In 1979, the Circus visited Iran for a performance, however the tour started at the same time as the Iranian Revolution, meaning none of the countries citizens were allowed to leave their homes, resulting in the circus going bankrupt: "We never got paid, ran out of money and had to do a midnight flit from our hotel" (Cottle). He worked as a ringmaster for other venues to make up the money and in 1981 returned with his Rainbow Circus. Also in 1981, he started a short-lived attraction, Gary Glitter's Rock 'n' Roll Circus, but audiences for the shows were few and he quietly ended the show after a few performances.

During his time running the circus he set up a mobile school for the performers’ children.

Cottle announced his retirement in 1993. Two Years later, in 1995, he co-created The Circus of Horrors with Doktor Haze which debuted at the Glastonbury Festival and has toured the world since then. This was a collaborative venture with Archaos, a French contemporary circus.

In 2003 he auctioned off much of his circus paraphernalia when he was refused planning permission to expand on his Addlestone Moor quarters, which was the heart of his company. in order to concentrate on running Wookey Hole Caves, a tourist attraction in Somerset. In 2012 he celebrated fifty years in the business with a new show, Turbo Circus: 50 Acts In 100 Minutes, on a 31-week tour. Cottle and his Magic Circus undertook another months-long tour in 2017.

===Animal acts===
Gerry Cottle's Circus originally toured with a variety of animals including horses, zebras, elephants, lions, tigers, monkeys, and llamas. In 1976, one of Cottle's elephants, Vicki, appeared on series 4 episode 5 of It Ain't Half Hot Mum, titled "Lofty's Little Friend", in which Gunner Lofty (played by Don Estelle) meets the elephant and it follows him back to camp.
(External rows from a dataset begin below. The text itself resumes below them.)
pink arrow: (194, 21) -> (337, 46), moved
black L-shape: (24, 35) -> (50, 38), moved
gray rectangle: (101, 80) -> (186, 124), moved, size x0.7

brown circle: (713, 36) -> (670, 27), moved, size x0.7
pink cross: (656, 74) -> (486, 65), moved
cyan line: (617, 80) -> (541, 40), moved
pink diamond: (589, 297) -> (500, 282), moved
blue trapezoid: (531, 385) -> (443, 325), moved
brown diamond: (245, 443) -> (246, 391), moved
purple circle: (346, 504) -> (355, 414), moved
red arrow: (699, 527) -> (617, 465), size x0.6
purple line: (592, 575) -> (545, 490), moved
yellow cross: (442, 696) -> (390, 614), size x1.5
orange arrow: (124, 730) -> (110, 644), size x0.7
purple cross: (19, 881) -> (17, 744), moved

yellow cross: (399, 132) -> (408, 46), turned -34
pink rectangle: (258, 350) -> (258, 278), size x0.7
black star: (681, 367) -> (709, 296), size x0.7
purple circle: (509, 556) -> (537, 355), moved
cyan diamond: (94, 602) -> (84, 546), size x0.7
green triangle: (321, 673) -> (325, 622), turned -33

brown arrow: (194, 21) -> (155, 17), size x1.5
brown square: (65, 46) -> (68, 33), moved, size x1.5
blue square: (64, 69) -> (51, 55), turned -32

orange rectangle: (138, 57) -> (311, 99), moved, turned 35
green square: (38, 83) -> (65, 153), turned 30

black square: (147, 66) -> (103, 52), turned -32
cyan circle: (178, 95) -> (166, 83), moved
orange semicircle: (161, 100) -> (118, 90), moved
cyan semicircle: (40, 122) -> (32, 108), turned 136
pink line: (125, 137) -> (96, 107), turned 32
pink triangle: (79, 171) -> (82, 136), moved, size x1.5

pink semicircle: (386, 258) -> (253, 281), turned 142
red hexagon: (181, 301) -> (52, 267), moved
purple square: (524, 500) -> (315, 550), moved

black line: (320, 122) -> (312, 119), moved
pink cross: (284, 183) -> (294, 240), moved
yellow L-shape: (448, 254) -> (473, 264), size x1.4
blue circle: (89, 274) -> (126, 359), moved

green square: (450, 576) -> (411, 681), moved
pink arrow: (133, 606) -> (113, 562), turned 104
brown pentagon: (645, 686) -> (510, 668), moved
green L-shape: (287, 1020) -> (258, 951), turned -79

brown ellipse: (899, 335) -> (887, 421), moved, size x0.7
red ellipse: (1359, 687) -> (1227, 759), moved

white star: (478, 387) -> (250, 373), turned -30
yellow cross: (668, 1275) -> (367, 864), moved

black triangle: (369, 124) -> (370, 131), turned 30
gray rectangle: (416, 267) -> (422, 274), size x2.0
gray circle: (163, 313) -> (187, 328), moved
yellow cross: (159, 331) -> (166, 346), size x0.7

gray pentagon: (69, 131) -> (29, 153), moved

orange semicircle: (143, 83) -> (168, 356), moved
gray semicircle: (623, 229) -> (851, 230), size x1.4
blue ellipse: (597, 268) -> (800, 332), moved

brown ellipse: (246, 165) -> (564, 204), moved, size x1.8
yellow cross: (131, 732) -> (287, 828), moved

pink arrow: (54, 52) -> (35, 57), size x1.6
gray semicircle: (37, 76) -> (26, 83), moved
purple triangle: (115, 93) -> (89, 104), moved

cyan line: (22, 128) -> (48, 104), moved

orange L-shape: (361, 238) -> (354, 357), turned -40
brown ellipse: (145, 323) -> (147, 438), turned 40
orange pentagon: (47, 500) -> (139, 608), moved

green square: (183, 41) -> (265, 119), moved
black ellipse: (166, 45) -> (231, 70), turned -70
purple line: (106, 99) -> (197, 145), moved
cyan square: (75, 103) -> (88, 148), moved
The 1980s saw an increase in public opinion against animal acts. Cottle sold his last elephant and by the end of 1993 had a non-animal circus. In 2012 he said that he now reluctantly supports the ban on circus animal acts, which he says will improve the image of circuses in Britain.

===Wookey Hole===
After purchasing Wookey Hole Caves, a tourist attraction that featured show caves, penny arcades and restaurants, he added a theatre, circus museum, hotel and circus school. At the latter, local youth were trained in a wide range of circus skills, and performed at the theatre and in Cottle's touring show Turbo Circus.

In 2005, a Dalek prop in the attraction went missing, and a ransom note was left behind. The prop was then returned after it was discovered in Glastonbury Tor, this was considered a publicity stunt at first, however Cottle denied this in interviews. In August 2006, it was reported that a security dog had ripped apart certain valuable teddy bears on display, including one once owned by Elvis Presley, this however was in fact a publicity stunt, which Gerry admitted to.

==Personal life==
He married Betty Fossett, youngest daughter of circus showman Jim Fossett, in 1968. The couple had three daughters, Sarah, April and Polly and a son, Gerry. He was separated from Betty and had another partner, Anna Carter of Carters Steam Fair, who he would also separate from. During his first marriage, Cottle left Betty to focus on work only to move back into her caravan less than a year later. He had several grandchildren and great-grandchildren.

In the 1980s he became addicted to cocaine and was jailed and also fined £500 in 1992; he claimed "work stress" caused his addiction. His daughters set up Cottle Sisters Circus.

In 1975 he purchased an unimproved plot in Surrey for £40,000 and lived there for 30 years, eventually selling it for £3 million.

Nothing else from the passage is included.